● **About this task**: The word "vipcn" may appear in some lines of the data; copy every such line.

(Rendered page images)
┌──
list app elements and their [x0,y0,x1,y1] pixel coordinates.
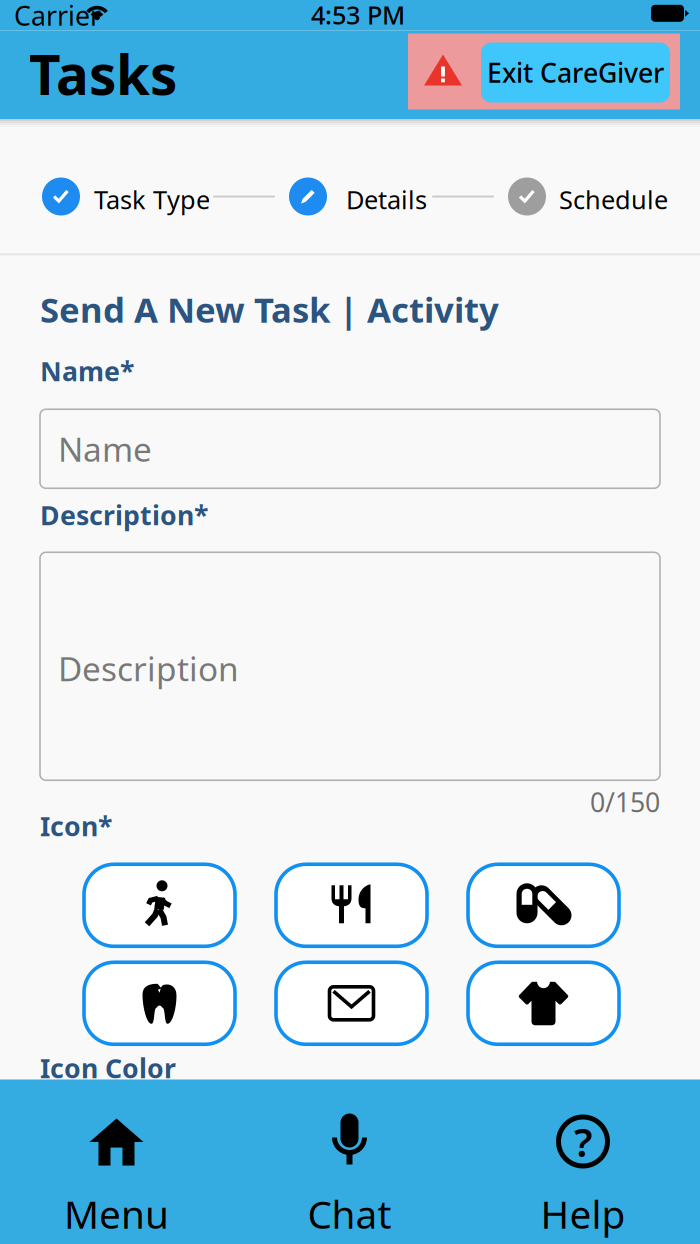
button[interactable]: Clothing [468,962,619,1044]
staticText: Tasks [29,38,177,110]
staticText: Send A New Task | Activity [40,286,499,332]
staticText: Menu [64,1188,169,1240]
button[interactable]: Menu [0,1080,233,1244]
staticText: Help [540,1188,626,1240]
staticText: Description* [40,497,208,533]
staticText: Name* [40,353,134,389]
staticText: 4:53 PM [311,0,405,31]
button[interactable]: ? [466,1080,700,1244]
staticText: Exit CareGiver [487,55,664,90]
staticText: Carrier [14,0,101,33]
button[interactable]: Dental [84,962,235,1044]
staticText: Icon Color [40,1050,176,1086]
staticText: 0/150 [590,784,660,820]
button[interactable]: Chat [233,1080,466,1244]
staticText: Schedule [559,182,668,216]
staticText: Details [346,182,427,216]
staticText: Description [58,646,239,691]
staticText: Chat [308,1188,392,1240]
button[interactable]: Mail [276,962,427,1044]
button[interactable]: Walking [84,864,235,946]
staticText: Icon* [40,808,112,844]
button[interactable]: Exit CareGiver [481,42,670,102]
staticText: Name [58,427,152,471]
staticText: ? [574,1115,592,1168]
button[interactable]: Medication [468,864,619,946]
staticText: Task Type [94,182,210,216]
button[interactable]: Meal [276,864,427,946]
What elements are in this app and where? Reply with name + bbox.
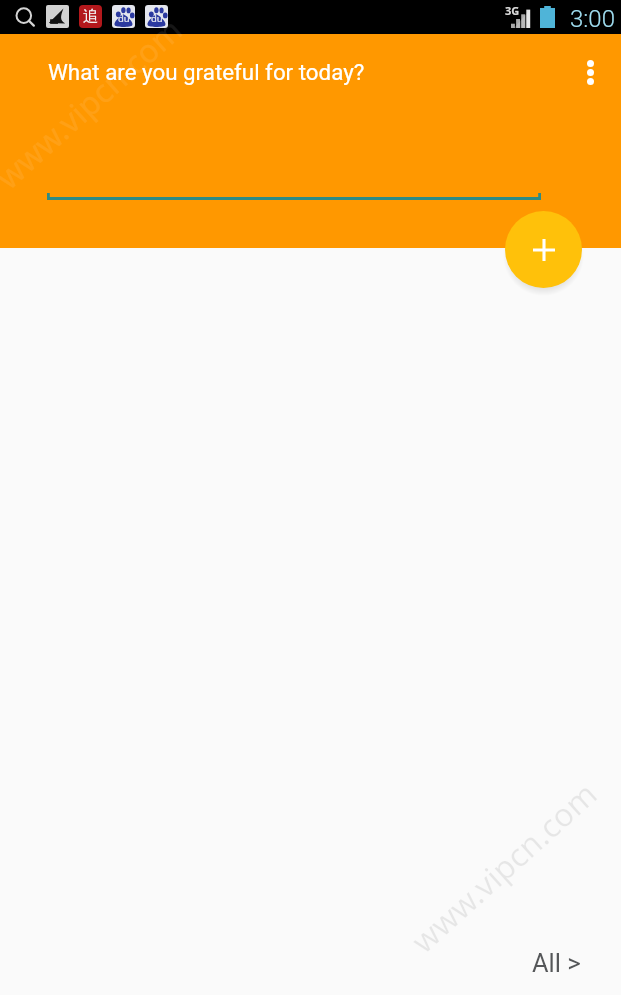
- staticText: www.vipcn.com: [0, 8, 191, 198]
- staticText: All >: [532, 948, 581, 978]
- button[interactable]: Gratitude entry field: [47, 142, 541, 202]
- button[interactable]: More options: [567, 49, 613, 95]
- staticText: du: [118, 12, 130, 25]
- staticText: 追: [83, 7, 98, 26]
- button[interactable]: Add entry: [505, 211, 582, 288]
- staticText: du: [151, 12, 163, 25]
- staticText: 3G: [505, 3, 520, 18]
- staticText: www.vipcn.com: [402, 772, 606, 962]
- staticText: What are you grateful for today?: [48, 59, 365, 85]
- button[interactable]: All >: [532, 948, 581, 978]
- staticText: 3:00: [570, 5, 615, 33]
└──
● **Solution for this exercise**:
- staticText: www.vipcn.com: [0, 8, 191, 198]
- staticText: www.vipcn.com: [402, 772, 606, 962]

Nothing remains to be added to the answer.